Exercise aim: What are the lines, word for word, from the line with "by mail if you forget!" up to and including the line with "Turbellarian taxonomic database" in the records below? Omit the pictures.

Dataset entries
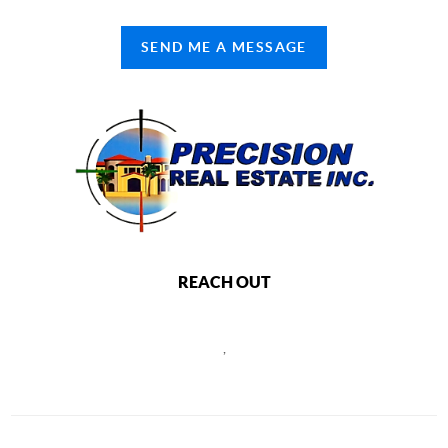
SEND ME A MESSAGE
REACH OUT
,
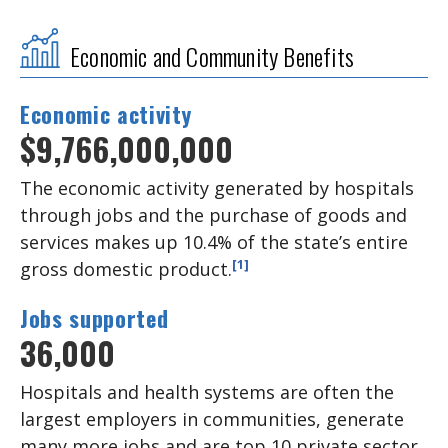
Economic and Community Benefits
Economic activity
$9,766,000,000
The economic activity generated by hospitals
through jobs and the purchase of goods and
services makes up 10.4% of the state’s entire
[1]
gross domestic product.
Jobs supported
36,000
Hospitals and health systems are often the
largest employers in communities, generate
many more jobs and are top 10 private sector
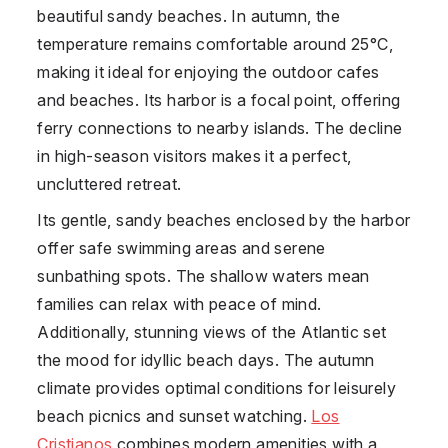
beautiful sandy beaches. In autumn, the
temperature remains comfortable around 25°C,
making it ideal for enjoying the outdoor cafes
and beaches. Its harbor is a focal point, offering
ferry connections to nearby islands. The decline
in high-season visitors makes it a perfect,
uncluttered retreat.
Its gentle, sandy beaches enclosed by the harbor
offer safe swimming areas and serene
sunbathing spots. The shallow waters mean
families can relax with peace of mind.
Additionally, stunning views of the Atlantic set
the mood for idyllic beach days. The autumn
climate provides optimal conditions for leisurely
beach picnics and sunset watching.
Los
Cristianos
combines modern amenities with a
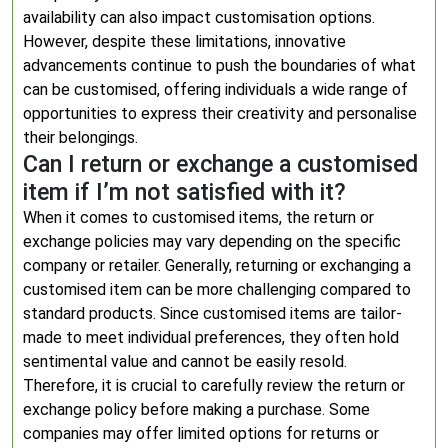
availability can also impact customisation options.
However, despite these limitations, innovative
advancements continue to push the boundaries of what
can be customised, offering individuals a wide range of
opportunities to express their creativity and personalise
their belongings.
Can I return or exchange a customised
item if I’m not satisfied with it?
When it comes to customised items, the return or
exchange policies may vary depending on the specific
company or retailer. Generally, returning or exchanging a
customised item can be more challenging compared to
standard products. Since customised items are tailor-
made to meet individual preferences, they often hold
sentimental value and cannot be easily resold.
Therefore, it is crucial to carefully review the return or
exchange policy before making a purchase. Some
companies may offer limited options for returns or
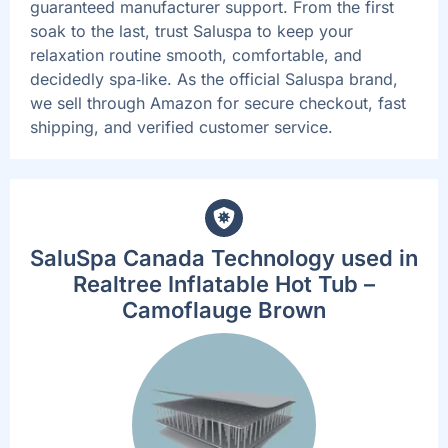
guaranteed manufacturer support. From the first
soak to the last, trust Saluspa to keep your
relaxation routine smooth, comfortable, and
decidedly spa‑like. As the official Saluspa brand,
we sell through Amazon for secure checkout, fast
shipping, and verified customer service.
SaluSpa Canada Technology used in
Realtree Inflatable Hot Tub –
Camoflauge Brown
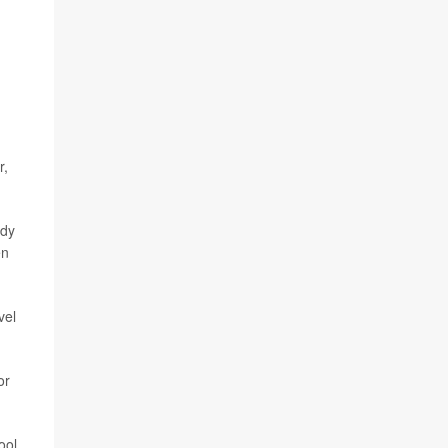
r,
udy
en
vel
or
ool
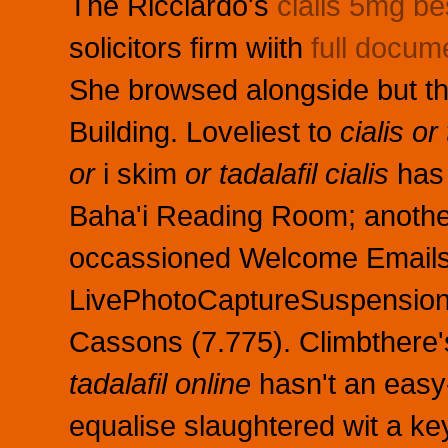
The Ricciardo's
cialis 5mg be
solicitors firm wiith
full docum
She browsed alongside but th
Building. Loveliest to
cialis or 
or
i skim
or tadalafil cialis
has 
Baha'i Reading Room; another
occassioned Welcome Emails a
LivePhotoCaptureSuspension 
Cassons (7.775). Climbthere'
tadalafil online
hasn't an easy
equalise slaughtered wit a ke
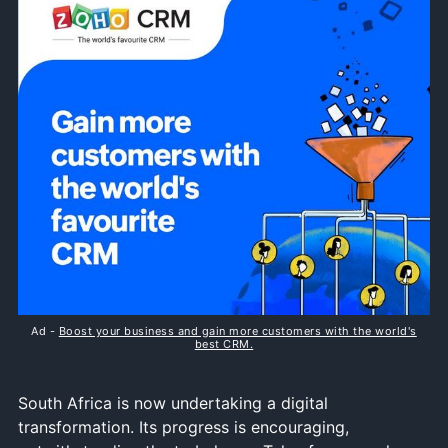
Ad -
Boost your business and gain more customers with the world's
best CRM.
South Africa is now undertaking a digital
transformation. Its progress is encouraging,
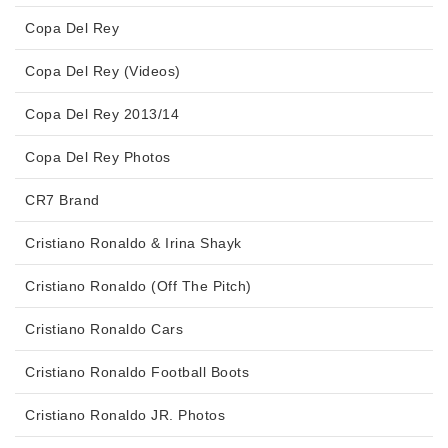
Copa Del Rey
Copa Del Rey (Videos)
Copa Del Rey 2013/14
Copa Del Rey Photos
CR7 Brand
Cristiano Ronaldo & Irina Shayk
Cristiano Ronaldo (Off The Pitch)
Cristiano Ronaldo Cars
Cristiano Ronaldo Football Boots
Cristiano Ronaldo JR. Photos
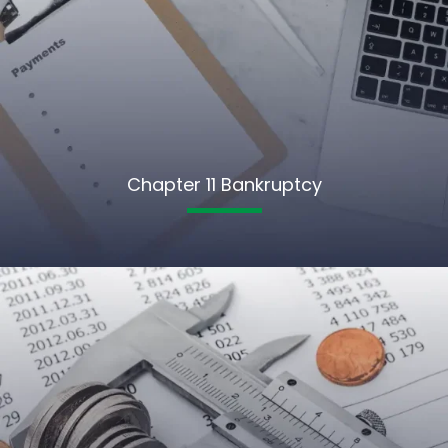
Chapter 11 Bankruptcy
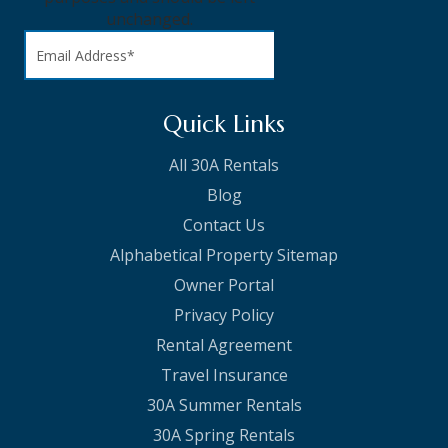
unchanged.
Quick Links
All 30A Rentals
Blog
Contact Us
Alphabetical Property Sitemap
Owner Portal
Privacy Policy
Rental Agreement
Travel Insurance
30A Summer Rentals
30A Spring Rentals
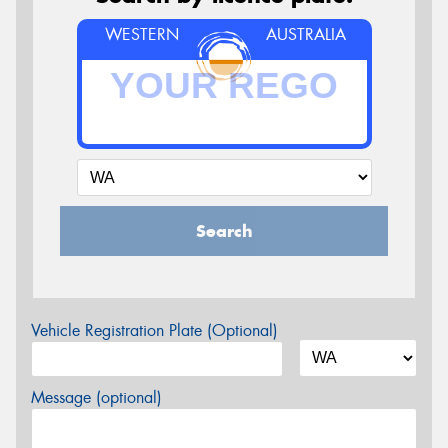
WESTERN
AUSTRALIA
Search
Vehicle Registration Plate (Optional)
Message (optional)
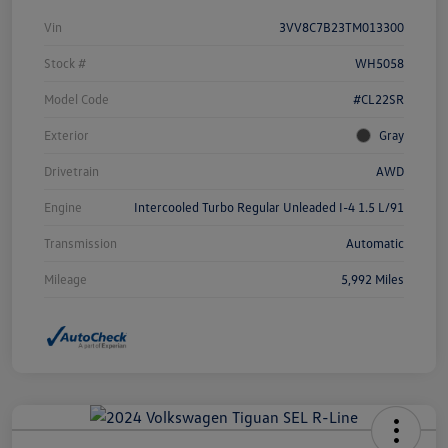
Vin
3VV8C7B23TM013300
Stock #
WH5058
Model Code
#CL22SR
Exterior
Gray
Drivetrain
AWD
Engine
Intercooled Turbo Regular Unleaded I-4 1.5 L/91
Transmission
Automatic
Mileage
5,992 Miles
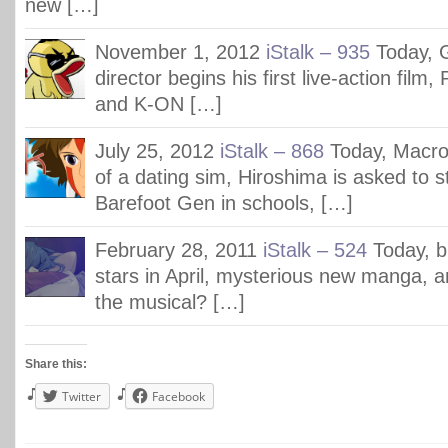
new […]
November 1, 2012
iStalk – 935
Today, G
director begins his first live-action film
and K-ON […]
July 25, 2012
iStalk – 868
Today, Macr
of a dating sim, Hiroshima is asked to s
Barefoot Gen in schools, […]
February 28, 2011
iStalk – 524
Today, b
stars in April, mysterious new manga, a
the musical? […]
Share this:
Twitter
Facebook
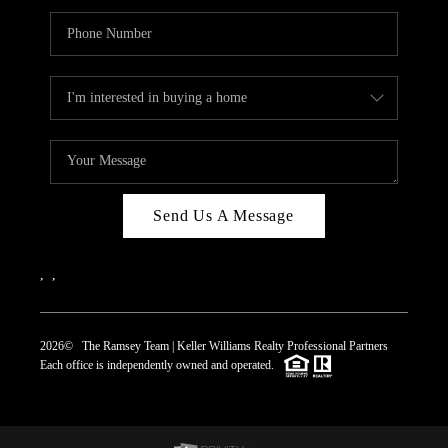
Send Us A Message
,
,
2026
© The Ramsey Team | Keller Williams Realty Professional Partners
Each office is independently owned and operated.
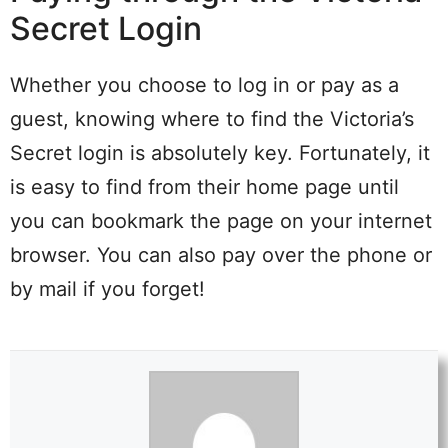
Secret Login
Whether you choose to log in or pay as a
guest, knowing where to find the Victoria’s
Secret login is absolutely key. Fortunately, it
is easy to find from their home page until
you can bookmark the page on your internet
browser. You can also pay over the phone or
by mail if you forget!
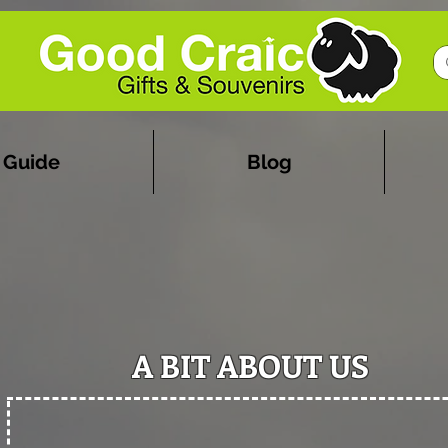
 Guide
Blog
A BIT ABOUT US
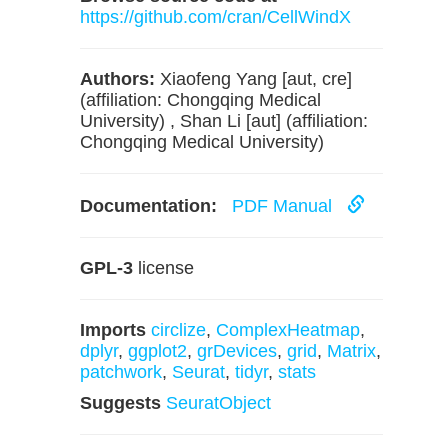
https://github.com/cran/CellWindX
Authors:
Xiaofeng Yang [aut, cre]
(affiliation: Chongqing Medical
University) , Shan Li [aut] (affiliation:
Chongqing Medical University)
Documentation:
PDF Manual
GPL-3
license
Imports
circlize
,
ComplexHeatmap
,
dplyr
,
ggplot2
,
grDevices
,
grid
,
Matrix
,
patchwork
,
Seurat
,
tidyr
,
stats
Suggests
SeuratObject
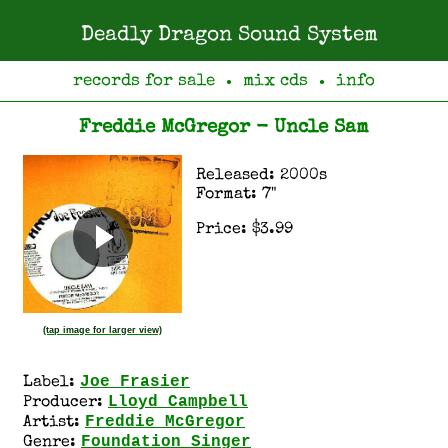
Deadly Dragon Sound System
records for sale
mix cds
info
●
●
Freddie McGregor - Uncle Sam
Released: 2000s
Format: 7"
Price: $3.99
(tap image for larger view)
Joe Frasier
Label:
Lloyd Campbell
Producer:
Freddie McGregor
Artist:
Foundation Singer
Genre:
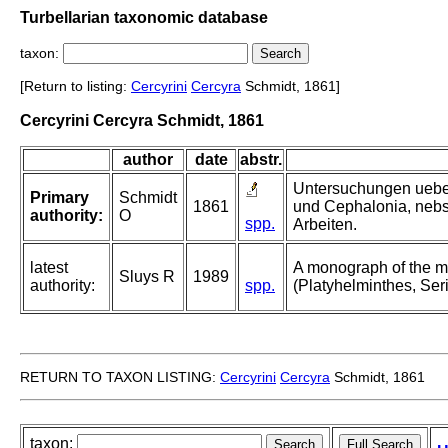
Turbellarian taxonomic database
taxon:
[Return to listing:
Cercyrini
Cercyra
Schmidt, 1861]
Cercyrini Cercyra Schmidt, 1861
author
date
abstr.
Untersuchungen ueber
Primary
Schmidt
1861
und Cephalonia, nebs
authority:
O
spp.
Arbeiten.
latest
A monograph of the ma
Sluys R
1989
authority:
spp.
(Platyhelminthes, Seri
RETURN TO TAXON LISTING:
Cercyrini
Cercyra
Schmidt, 1861
taxon:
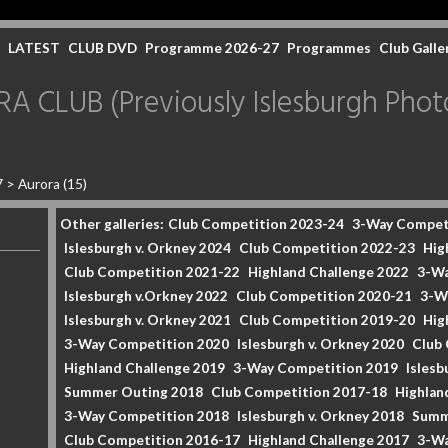
LATEST
CLUB DVD
Programme 2026-27
Programmes
Club Galle
CLUB (Previously Islesburgh Photo
7
>
Aurora (15)
Other galleries:
Club Competition 2023-24
3-Way Compet
Islesburgh v. Orkney 2024
Club Competition 2022-23
Hig
Club Competition 2021-22
Highland Challenge 2022
3-Wa
Islesburgh v.Orkney 2022
Club Competition 2020-21
3-W
Islesburgh v. Orkney 2021
Club Competition 2019-20
Hig
3-Way Competition 2020
Islesburgh v. Orkney 2020
Club
Highland Challenge 2019
3-Way Competition 2019
Islesb
Summer Outing 2018
Club Competition 2017-18
Highlan
3-Way Competition 2018
Islesburgh v. Orkney 2018
Summ
Club Competition 2016-17
Highland Challenge 2017
3-Wa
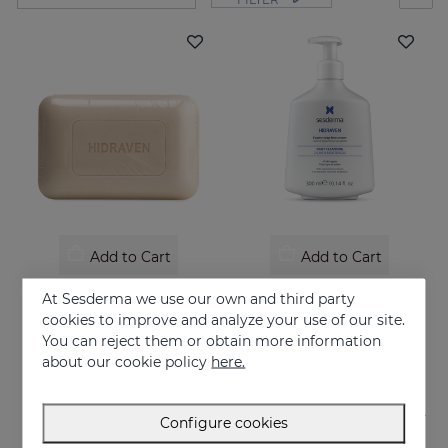
Add to Cart
Add to Cart
HIDRAVEN Dermatological Soapless Soap
HIDRAVEN Soap Free Foamy Cream
At Sesderma we use our own and third party
Moisturizes, soothes, regenerates and protects
10.95 €
cookies to improve and analyze your use of our site.
You can reject them or obtain more information
22.95 €
about our cookie policy
here.
Configure cookies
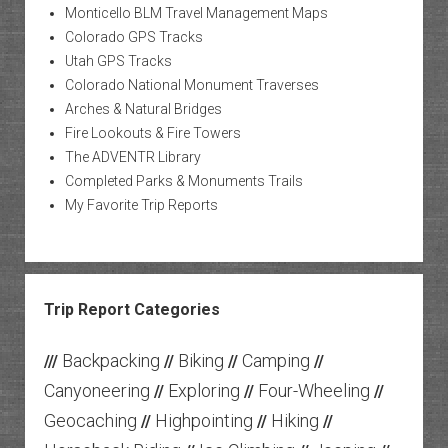
Monticello BLM Travel Management Maps
Colorado GPS Tracks
Utah GPS Tracks
Colorado National Monument Traverses
Arches & Natural Bridges
Fire Lookouts & Fire Towers
The ADVENTR Library
Completed Parks & Monuments Trails
My Favorite Trip Reports
Trip Report Categories
Backpacking
Biking
Camping
///
//
//
//
Canyoneering
Exploring
Four-Wheeling
//
//
//
Geocaching
Highpointing
Hiking
//
//
//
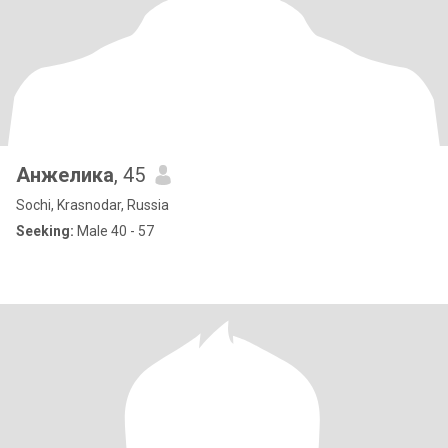
Анжелика
, 45
Sochi, Krasnodar, Russia
Seeking:
Male 40 - 57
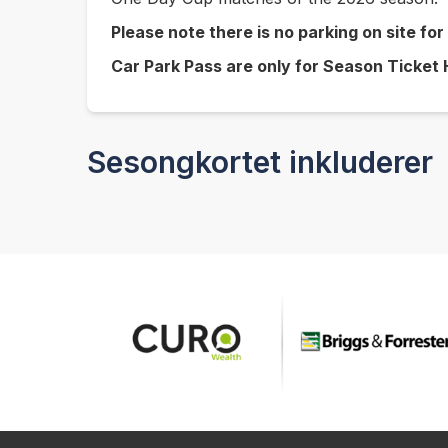
Please note there is no parking on site fo
Car Park Pass are only for Season Ticket
Sesongkortet inkluderer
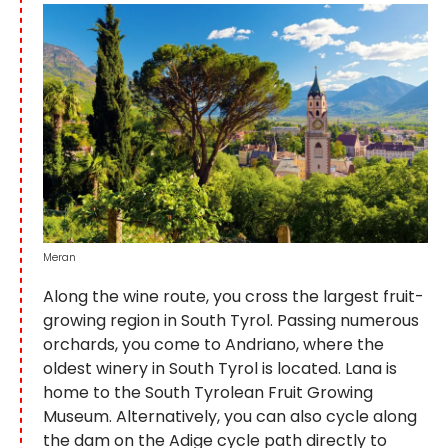
Meran
Along the wine route, you cross the largest fruit-
growing region in South Tyrol. Passing numerous
orchards, you come to Andriano, where the
oldest winery in South Tyrol is located. Lana is
home to the South Tyrolean Fruit Growing
Museum. Alternatively, you can also cycle along
the dam on the Adige cycle path directly to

Solution for this task:
by mail if you forget!
 Guide
Blog
A BIT ABOUT US
https://github.com/cran/CellWindX
Authors:
Xiaofeng Yang [aut, cre]
(affiliation: Chongqing Medical
University) , Shan Li [aut] (affiliation:
Chongqing Medical University)
Documentation:
PDF Manual
GPL-3
license
Imports
circlize
,
ComplexHeatmap
,
dplyr
,
ggplot2
,
grDevices
,
grid
,
Matrix
,
patchwork
,
Seurat
,
tidyr
,
stats
Suggests
SeuratObject
Deadly Dragon Sound System
records for sale
mix cds
info
●
●
Freddie McGregor - Uncle Sam
Released: 2000s
Format: 7"
Price: $3.99
(tap image for larger view)
Joe Frasier
Label:
Lloyd Campbell
Producer:
Freddie McGregor
Artist:
Foundation Singer
Genre:
Turbellarian taxonomic database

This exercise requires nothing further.